Over the past few months, cryptocurrency and bitcoin news have been dominated by its volatile behavior. While volatility is generally thought of as less desirable than stability, blockchain stocks (or any stocks, for that matter) are, by nature, not only somewhat volatile, but, this very volatility can lead the savviest of investors to net a profit. The greater the risk, the greater the reward, right?
When considering the price swings of cryptocurrency stocks lately, also consider how there is a fine balance between this volatility and the ambition of traders.
For a more in depth discussion of what has led up to this point, check out a previous article, After the latest drop in cryptocurrency, experts predict what’s coming next.
It seems, despite all the drops in value, cryptocurrency still has a lot of sway on an ambitious investor. Why?
Hundreds of millions of dollars in tokens continue to be traded on exchanges with ICOs still continuing to pop up and make a profit. In 2018 alone, $4.8 billion in funding has already been raised through various token sales so far.
Even well-established companies are trying to jump aboard the blockchain bandwagon.
The platform already supports well-known tokens like Bitcoin, Ether, Litecoin, and Ripple, but, the funding round hints at the adoption of blockchain technology for its own use. Cryptocurrency exchange Poloniex was also recently bought by Circle, a fintech firm backed by Goldman Sachs, illustrating how traditional institutions are getting heavily involved with cryptocurrency.
Such developments only help inspire investor confidence and, so, backers continue to invest in blockchain initiatives and cryptocurrency. In the same vein, here are a few more reasons why the cryptocurrency market continues to encourage more investors:
Several blockchain projects have already gained traction in the areas of finance, healthcare and security.
The distributed nature of blockchain helps mitigate security and reliability issues plaguing other types of technology, further increasing its utility.
Blockchain appeal is further bolstered by the development of smart contracts and cross-chain interoperability. The possibilities for developing new applications based on blockchain seem limitless since distributed ledger technology is so innovative and versatile. As a result, there is an abundance of new and promising blockchain ventures regularly emerging.
Furthermore, traditional institutions and large enterprises are committed to adopting the technology as previously mentioned. Major world banks are forming consortia allowing them to utilize blockchain for their various services. The demand is so strong, it inspired tech sector giants, like IBM and Microsoft, to offer blockchain products and services.
New projects demonstrate the unicorn potential of blockchain as it is not limited to its typical use cases and applies to billion dollar industries like social networks, media, and gaming.
Casting a wider net could help these ventures catch bigger fish while early investors in such companies could see a significant ROI later down the road.
Some consider this boom of blockchain projects a bubble similar to the dotcom burst back in the first decade of this century. However, even if this were true, one should not dismiss the chance of winners emerging even if (or when) the bubble bursts.

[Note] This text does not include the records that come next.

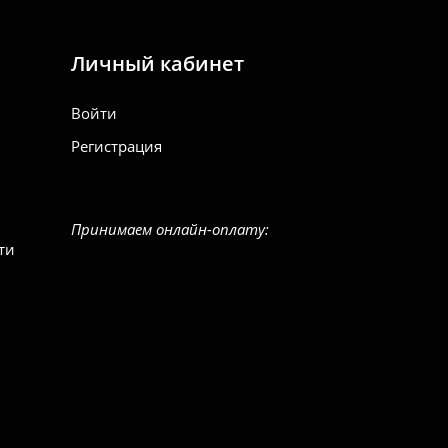
Личный кабинет
Войти
Регистрация
Принимаем онлайн-оплату:
ти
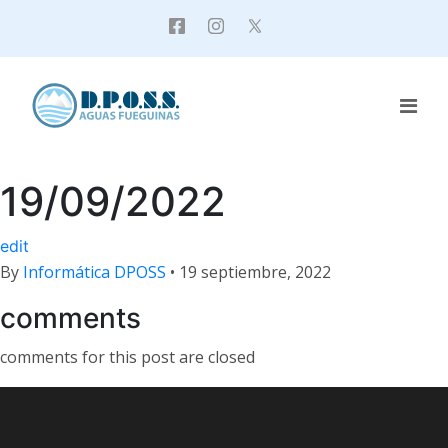
19/09/2022
edit
By
Informática DPOSS
•
19 septiembre, 2022
comments
comments for this post are closed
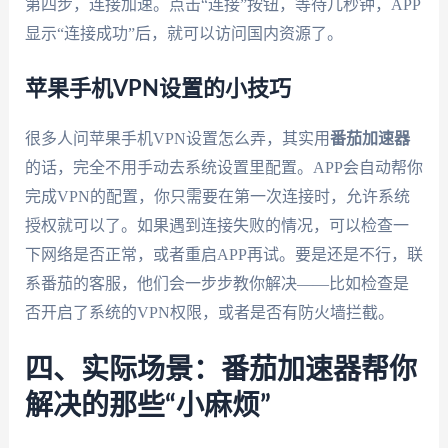
第四步，连接加速。点击“连接”按钮，等待几秒钟，APP
显示“连接成功”后，就可以访问国内资源了。
苹果手机VPN设置的小技巧
很多人问苹果手机VPN设置怎么弄，其实用
番茄加速器
的话，完全不用手动去系统设置里配置。APP会自动帮你
完成VPN的配置，你只需要在第一次连接时，允许系统
授权就可以了。如果遇到连接失败的情况，可以检查一
下网络是否正常，或者重启APP再试。要是还是不行，联
系番茄的客服，他们会一步步教你解决——比如检查是
否开启了系统的VPN权限，或者是否有防火墙拦截。
四、实际场景：番茄加速器帮你
解决的那些“小麻烦”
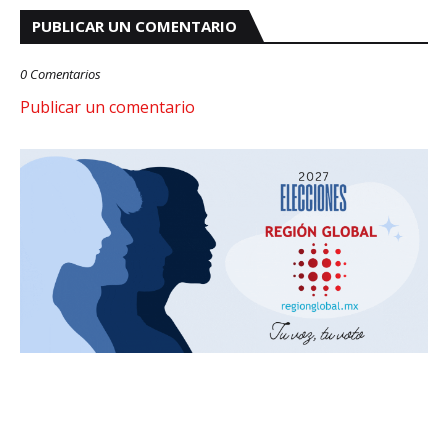
PUBLICAR UN COMENTARIO
0 Comentarios
Publicar un comentario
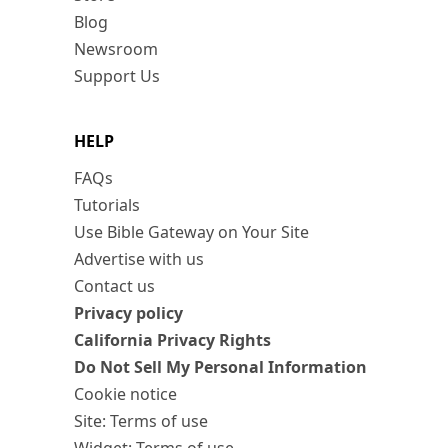
Blog
Newsroom
Support Us
HELP
FAQs
Tutorials
Use Bible Gateway on Your Site
Advertise with us
Contact us
Privacy policy
California Privacy Rights
Do Not Sell My Personal Information
Cookie notice
Site: Terms of use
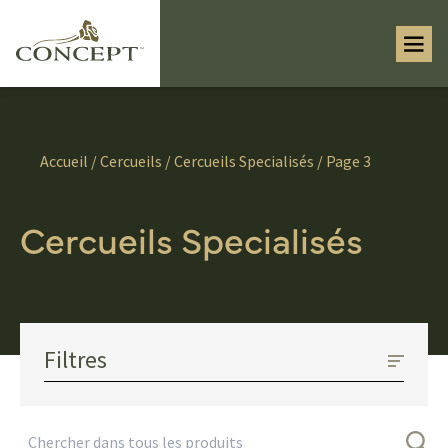
Accueil
/
Cercueils
/
Cercueils Specialisés
/ Page 3
Cercueils Specialisés
Filtres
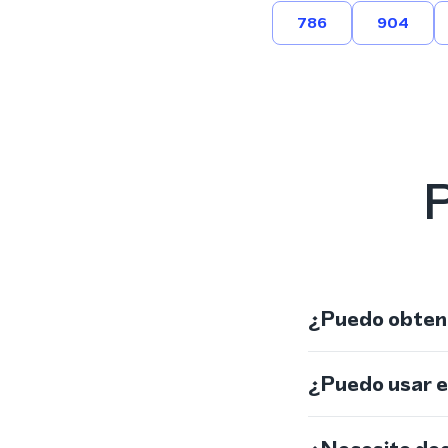
786
904
P
¿Puedo obtene
¿Puedo usar 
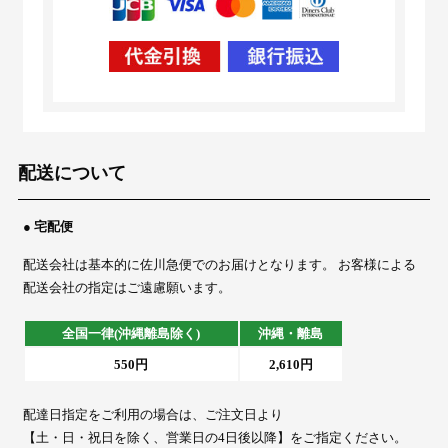
配送について
● 宅配便
配送会社は基本的に佐川急便でのお届けとなります。 お客様による
配送会社の指定はご遠慮願います。
全国一律(沖縄離島除く)
沖縄・離島
550円
2,610円
配達日指定をご利用の場合は、ご注文日より
【土・日・祝日を除く、営業日の4日後以降】をご指定ください。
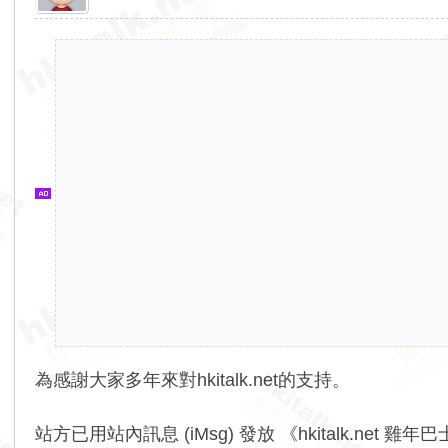
香
港
交
通
資
訊
網
為感謝大家多年來對hkitalk.net的支持。
站方已用站內訊息 (iMsg) 發放 《hkitalk.net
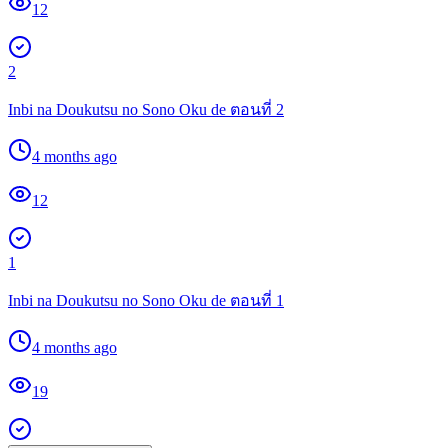
12
2
Inbi na Doukutsu no Sono Oku de ตอนที่ 2
4 months ago
12
1
Inbi na Doukutsu no Sono Oku de ตอนที่ 1
4 months ago
19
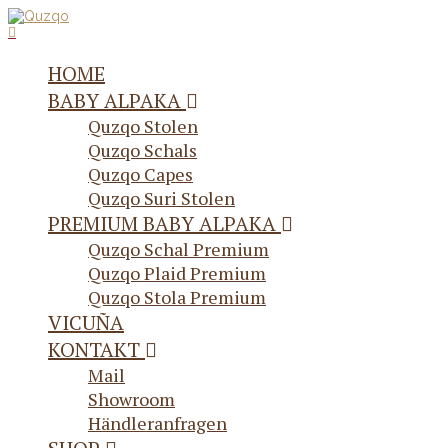
HOME
BABY ALPAKA
Quzqo Stolen
Quzqo Schals
Quzqo Capes
Quzqo Suri Stolen
PREMIUM BABY ALPAKA
Quzqo Schal Premium
Quzqo Plaid Premium
Quzqo Stola Premium
VICUÑA
KONTAKT
Mail
Showroom
Händleranfragen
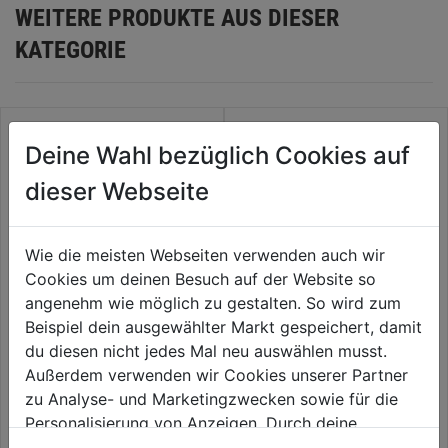
WEITERE PRODUKTE AUS DIESER
KATEGORIE
Deine Wahl bezüglich Cookies auf
dieser Webseite
Wie die meisten Webseiten verwenden auch wir
Cookies um deinen Besuch auf der Website so
angenehm wie möglich zu gestalten. So wird zum
Beispiel dein ausgewählter Markt gespeichert, damit
Holz-Abdeckplane grün 10x2m
Frühbeet Komfort Easy Fix
du diesen nicht jedes Mal neu auswählen musst.
100x60cm
Außerdem verwenden wir Cookies unserer Partner
zu Analyse- und Marketingzwecken sowie für die
0.0
(0)
0.0
(0)
0.0
0.0
Personalisierung von Anzeigen. Durch deine
50,99€
91,99€
von
von
Einwilligung werden die Daten von Drittanbieter,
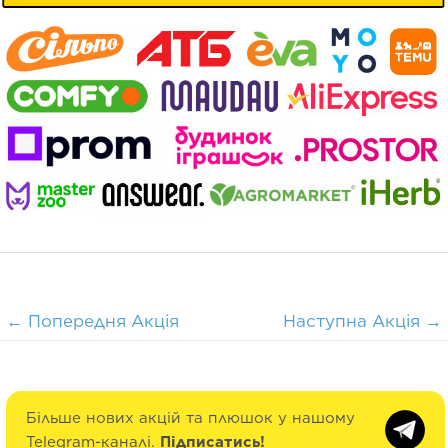
←
Попередня Акція
Наступна Акція
→
Більше нових акцій та плюшок у нашому
Telegram-каналі.
Підписатись!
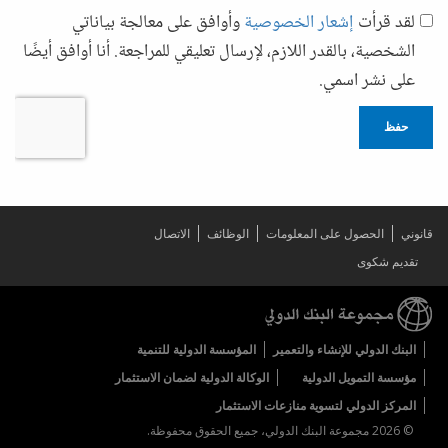
لقد قرأت
إشعار الخصوصية
وأوافق على معالجة بياناتي
الشخصية، بالقدر اللازم، لإرسال تعليقي للمراجعة. أنا أوافق أيضًا
على نشر اسمي.
حفظ
قانوني
الحصول على المعلومات
الوظائف
الاتصال
تقديم شكوى
البنك الدولي للإنشاء والتعمير
المؤسسة الدولية للتنمية
مؤسسة التمويل الدولية
الوكالة الدولية لضمان الاستثمار
المركز الدولي لتسوية منازعات الاستثمار
© 2026 مجموعة البنك الدولي، جميع الحقوق محفوظة.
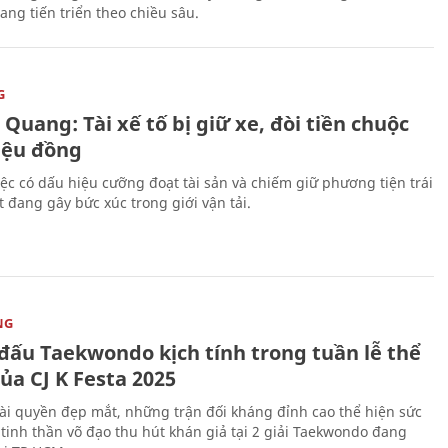
ang tiến triển theo chiều sâu.
G
Quang: Tài xế tố bị giữ xe, đòi tiền chuộc
riệu đồng
iệc có dấu hiệu cưỡng đoạt tài sản và chiếm giữ phương tiện trái
t đang gây bức xúc trong giới vận tải.
NG
 đấu Taekwondo kịch tính trong tuần lễ thể
ủa CJ K Festa 2025
i quyền đẹp mắt, những trận đối kháng đỉnh cao thể hiện sức
tinh thần võ đạo thu hút khán giả tại 2 giải Taekwondo đang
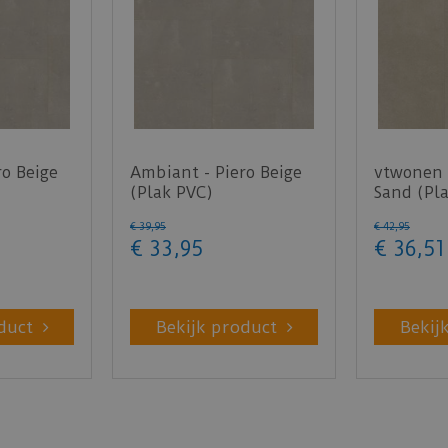
ro Beige
Ambiant - Piero Beige
vtwonen -
(Plak PVC)
Sand (Pl
€
39
,
95
€
42
,
95
€
33
,
95
€
36
,
51
duct
Bekijk product
Bekij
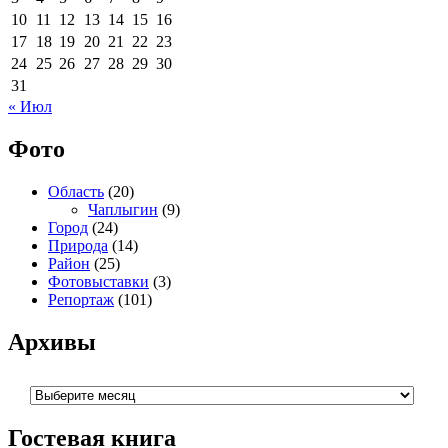
10
11
12
13
14
15
16
17
18
19
20
21
22
23
24
25
26
27
28
29
30
31
« Июл
Фото
Область
(20)
Чаплыгин
(9)
Город
(24)
Природа
(14)
Район
(25)
Фотовыставки
(3)
Репортаж
(101)
Архивы
Архивы
Гостевая книга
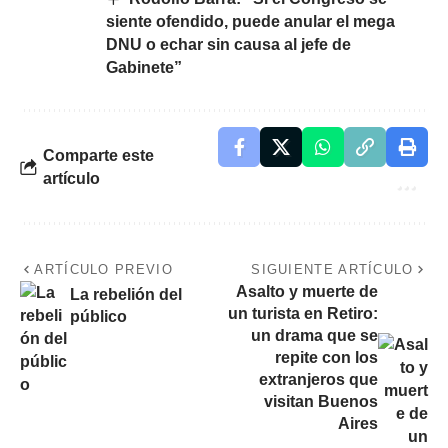
siente ofendido, puede anular el mega
DNU o echar sin causa al jefe de
Gabinete”
Comparte este
artículo
ARTÍCULO PREVIO
SIGUIENTE ARTÍCULO
Asalto y muerte de
La rebelión del
un turista en Retiro:
público
un drama que se
repite con los
extranjeros que
visitan Buenos
Aires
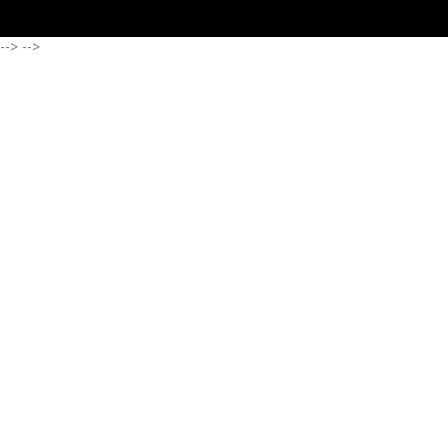
-->
-->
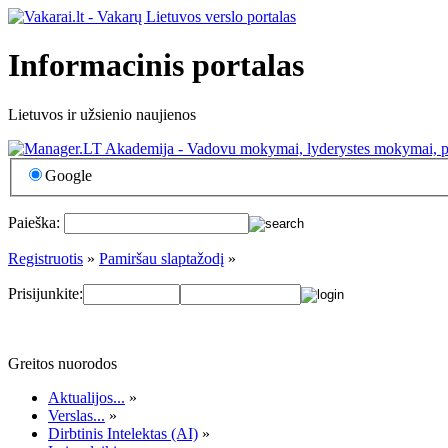
Informacinis portalas
Lietuvos ir užsienio naujienos
Google
Paieška:
Registruotis
»
Pamiršau slaptažodį
»
Prisijunkite:
Greitos nuorodos
Aktualijos...
»
Verslas...
»
Dirbtinis Intelektas (AI)
»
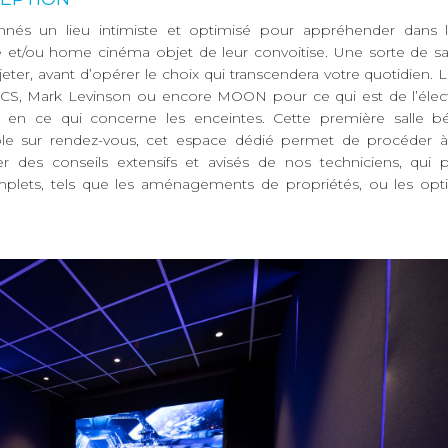
nés un lieu intimiste et optimisé pour appréhender dans l
ité et/ou home cinéma objet de leur convoitise. Une sorte de s
ter, avant d’opérer le choix qui transcendera votre quotidien. 
 dCS, Mark Levinson ou encore MOON pour ce qui est de l’élec
- en ce qui concerne les enceintes. Cette première salle bé
ible sur rendez-vous, cet espace dédié permet de procéder 
r des conseils extensifs et avisés de nos techniciens, qui 
plets, tels que les aménagements de propriétés, ou les opti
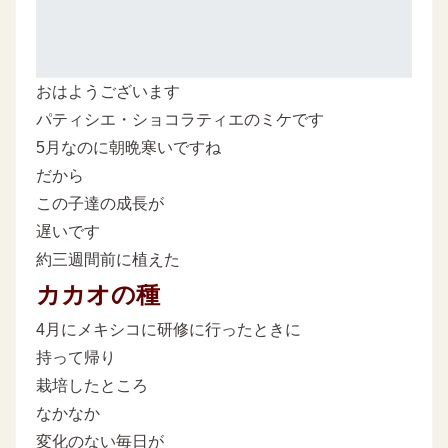
おはようございます
パティシエ・ショコラティエのミケです
5月なのに朝晩寒いですね
だから
この子達の成長が
遅いです
約三週間前に植えた
カカオの種
4月にメキシコに研修に行ったときに
持って帰り
栽培したところ
なかなか
変化のない毎日が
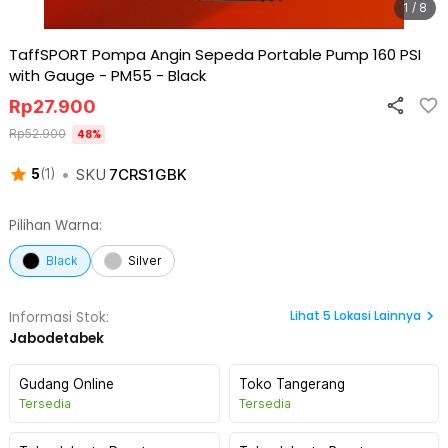
1 / 8
TaffSPORT Pompa Angin Sepeda Portable Pump 160 PSI
with Gauge - PM55
-
Black
Rp
27.900
Rp
52.900
48
%
•
SKU
7CRS1GBK
5
(
1
)
Pilihan Warna:
Black
Silver
Lihat
5
Lokasi Lainnya
Informasi Stok:
Jabodetabek
Gudang Online
Toko Tangerang
Tersedia
Tersedia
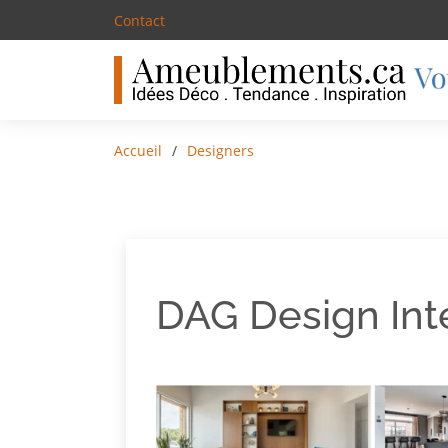
Contact
Accueil
Designers
DAG Design Int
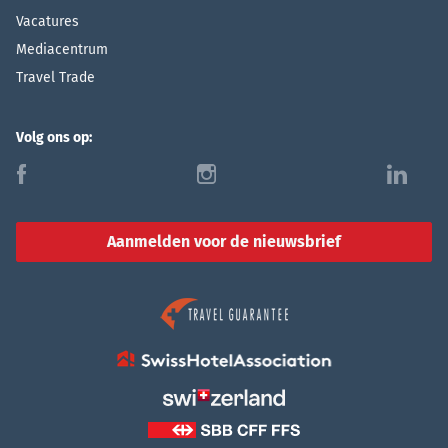
Vacatures
Mediacentrum
Travel Trade
Volg ons op:
f
i
l
Aanmelden voor de nieuwsbrief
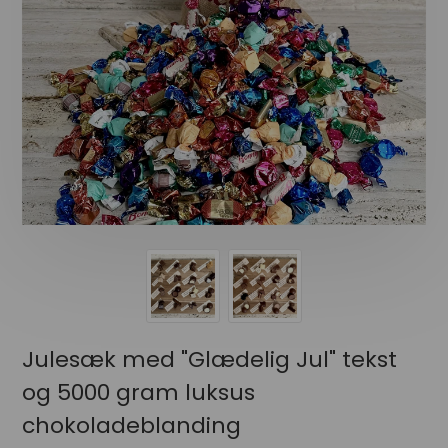
Julesæk med "Glædelig Jul" tekst
og 5000 gram luksus
chokoladeblanding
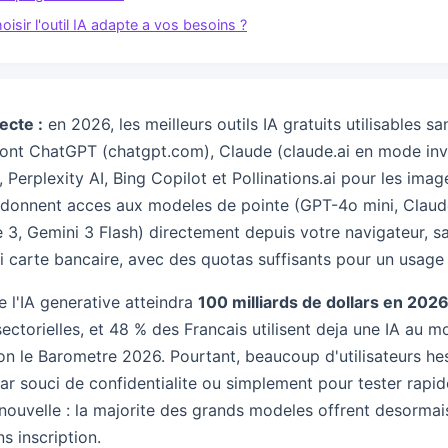
sir l'outil IA adapte a vos besoins ?
ecte :
en 2026, les meilleurs outils IA gratuits utilisables sa
sont ChatGPT (chatgpt.com), Claude (claude.ai en mode invi
, Perplexity AI, Bing Copilot et Pollinations.ai pour les ima
 donnent acces aux modeles de pointe (GPT-4o mini, Claud
e 3, Gemini 3 Flash) directement depuis votre navigateur, s
 carte bancaire, avec des quotas suffisants pour un usage
 l'IA generative atteindra
100 milliards de dollars en 202
ectorielles, et 48 % des Francais utilisent deja une IA au m
on le Barometre 2026. Pourtant, beaucoup d'utilisateurs hes
r souci de confidentialite ou simplement pour tester rapi
 nouvelle : la majorite des grands modeles offrent desorma
s inscription.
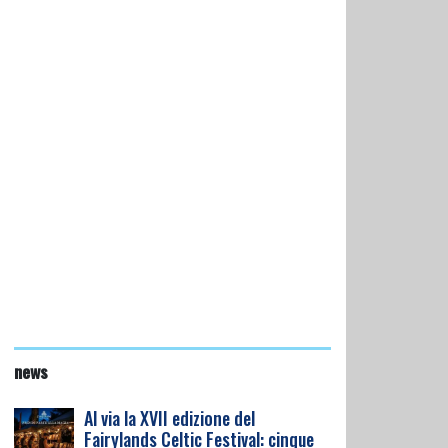
news
Al via la XVII edizione del
Fairylands Celtic Festival: cinque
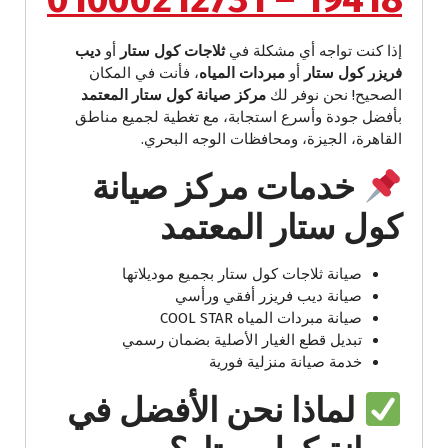
إذا كنت تواجه أي مشكلة في
ثلاجات كول ستار
أو
ديب
فريزر كول ستار
أو
مبردات المياه
، فأنت في المكان
الصحيح! نحن نوفر لك
مركز صيانة كول ستار المعتمد
بأفضل جودة وأسرع استجابة، مع تغطية لجميع مناطق
القاهرة، الجيزة، ومحافظات الوجه البحري.
خدمات مركز صيانة
كول ستار المعتمد
صيانة ثلاجات كول ستار بجميع موديلاتها
صيانة ديب فريزر أفقي ورأسي
صيانة مبردات المياه COOL STAR
تبديل قطع الغيار الأصلية بضمان رسمي
خدمة صيانة منزلية فورية
لماذا نحن الأفضل في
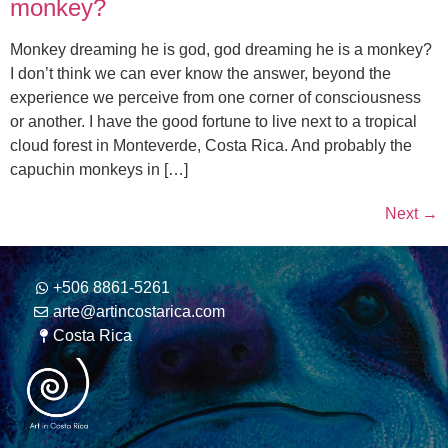
monkey?
Monkey dreaming he is god, god dreaming he is a monkey?
I don’t think we can ever know the answer, beyond the
experience we perceive from one corner of consciousness
or another. I have the good fortune to live next to a tropical
cloud forest in Monteverde, Costa Rica. And probably the
capuchin monkeys in […]
Next
→
+506 8861-5261
arte@artincostarica.com
Costa Rica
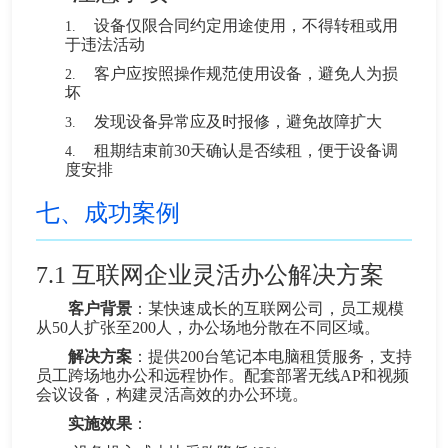
设备仅限合同约定用途使用，不得转租或用
1.
于违法活动
客户应按照操作规范使用设备，避免人为损
2.
坏
发现设备异常应及时报修，避免故障扩大
3.
租期结束前30天确认是否续租，便于设备调
4.
度安排
七、成功案例
7.1
互联网企业灵活办公解决方案
客户背景
：某快速成长的互联网公司，员工规模
从50人扩张至200人，办公场地分散在不同区域。
解决方案
：提供200台笔记本电脑租赁服务，支持
员工跨场地办公和远程协作。配套部署无线AP和视频
会议设备，构建灵活高效的办公环境。
实施效果
：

For example, who wouldn’t love to go back in time and buy massive shares of Google or Amazon at pre-IPO or at IPO prices? These two dotcom ventures survived the bubble bursting to yield tremendous ROI for early backers. There is always the possibility of one of these cryptocurrency based projects including future unicorns or start-ups valued at over $1 billion.
Not everyone is a venture capitalist (VC) with an early “in” to start-ups which typically requires a certain amount of wealth and reputation in the business community; cryptocurrency changes the game for the rest of us.
The only way ordinary people can really invest in new companies is to wait for a public offering.
Initial Coin Offerings (ICOs) are the cryptocurrency equivalent of IPOs and have allowed just about anyone to invest early in new projects. ICOs now generate 3.5 times more capital than VC funding. This is largely due to how ordinary investors can invest even relatively small amounts of capital during initial phases based on the promise of returns once the token hits exchanges or when the venture eventually flies.
Fundamentals start to matter more than blockchain stocks’ volatility.
More investors are looking into a project’s fundamentals including: the uniqueness and value of the concept; the token economy; and teams behind the projects. This increased focus on fundamentals may ultimately minimize speculation and the market’s volatility; this could even encourage traditional investors to participate.
Investments in cryptocurrency have a global reach.
Traditional investing has largely been geographically limited due to regulation. ICOs, however, open up the game to allow investors from all over the world to participate.
Eventually, time will tell if volatility or ambition will really win out.